Custom duty hikes on footwear imports (from 25 per cent to 35 per cent) and footwear parts (from 15 per cent to 20 per cent) are likely to help domestic manufacturing. India remains the tenth-largest importer of footwear globally. Bata, the largest footwear player in India with an anticipated turnover of more than Rs 3,000 crore in FY20, stands to benefit the most as it procures and manufactures most of its goods locally.
India’s first and largest manufacturer of crockery made from opal glass, La Opala, which is estimated to have a turnover of close to Rs 3,000 crore in FY20, will be a major beneficiary of customs duty on tableware, kitchenware and clay items being doubled (from 10 per cent 20 per cent). La Opala remains in a sweet spot because 100 per cent of its tableware revenues comes from domestic manufacturing. Also, the move will impact the unorganised market, and smaller brands that import products will be forced to increase their prices.
The introduction of a 5 per cent health cess on import of medical devices is bad news for healthcare providers in general.

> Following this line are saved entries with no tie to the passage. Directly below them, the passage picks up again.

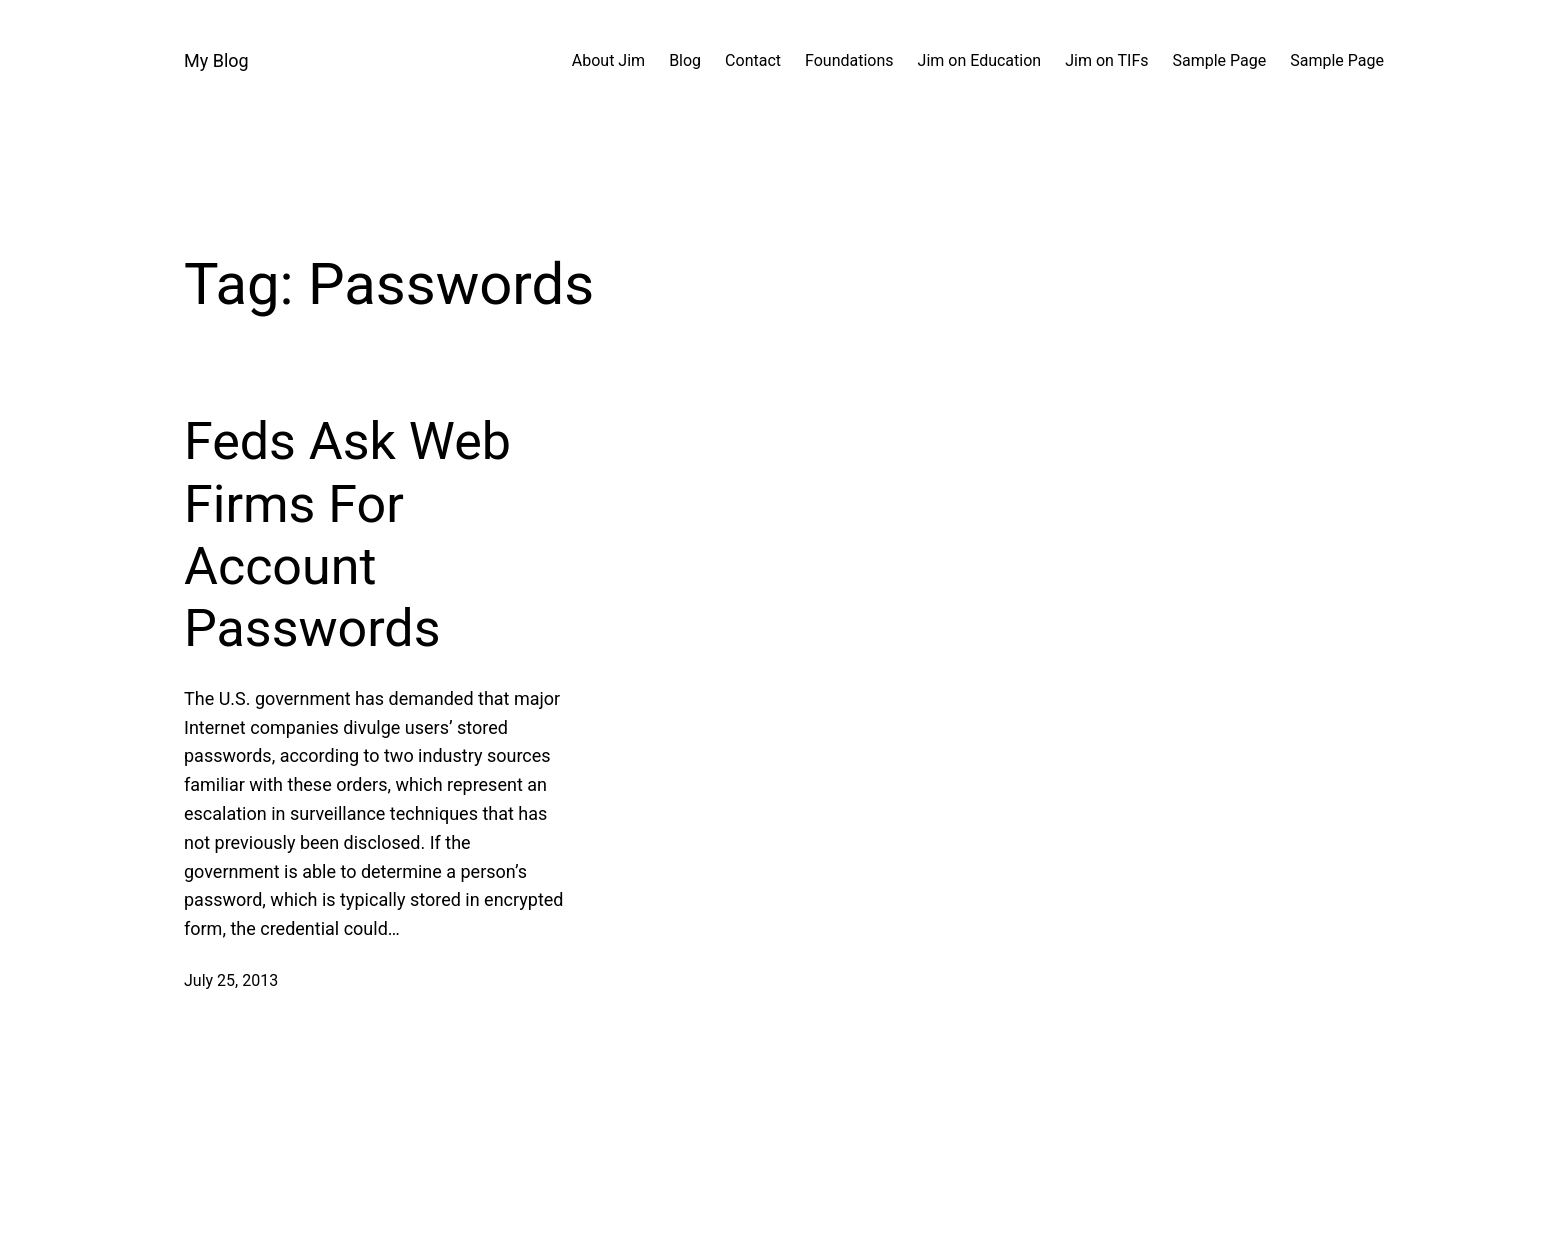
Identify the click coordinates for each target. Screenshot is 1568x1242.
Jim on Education (980, 60)
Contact (753, 60)
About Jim (608, 60)
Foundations (849, 60)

So far as hospitals are concerned, 20-30 per cent of their capital expenditure is on imported medical equipment. But since they also have a significant proportion of international patients (10-15 per cent), they can avail of benefits under the export promotion capital goods (EPCG) scheme, under which their custom duties are waived if they meet certain obligations related to foreign exchange generation. Diagnostic and pathology players, on the other hand, will suffer. The impact on the largest of them, Dr Lal Pathlabs, which has more than 200 clinical labs, will be keenly watched.
Budget 2020 has proposed to halve the customs duty on newsprint, uncoated paper used in newspapers, and lightweight paper used in magazines, to 5 per cent. This is a positive for print companies like Jagran Prakashan, DB Corp, and HT Media. While the share of imported newsprint use is 30-40 per cent for Jagran and DB Corp, HT Media, which uses 80-90 per cent imported newsprint for its English daily, is expected to be the biggest beneficiary of the move.
A heavy customs duty increase has been proposed on solar cells – from nil to 20 per cent. This would increase the cost of setting up a new solar plant by 8 per cent, and thereby lead to higher tariffs. The move, coupled with a reduction in tax rate, could prove beneficial for domestic players as they would become more competitive. Tata Power, with a sizeable domestic presence, should be the biggest beneficiary.
The proposed cut in customs duty on Calcined Petroleum Coke to 7.5 per cent (from 10 per cent earlier) is bad news for Indian Oil’s petcoke sales. Additionally, the removal of anti-dumping duty on Purified Terepthalic Acid could impact the company’s earnings by about 2 per cent.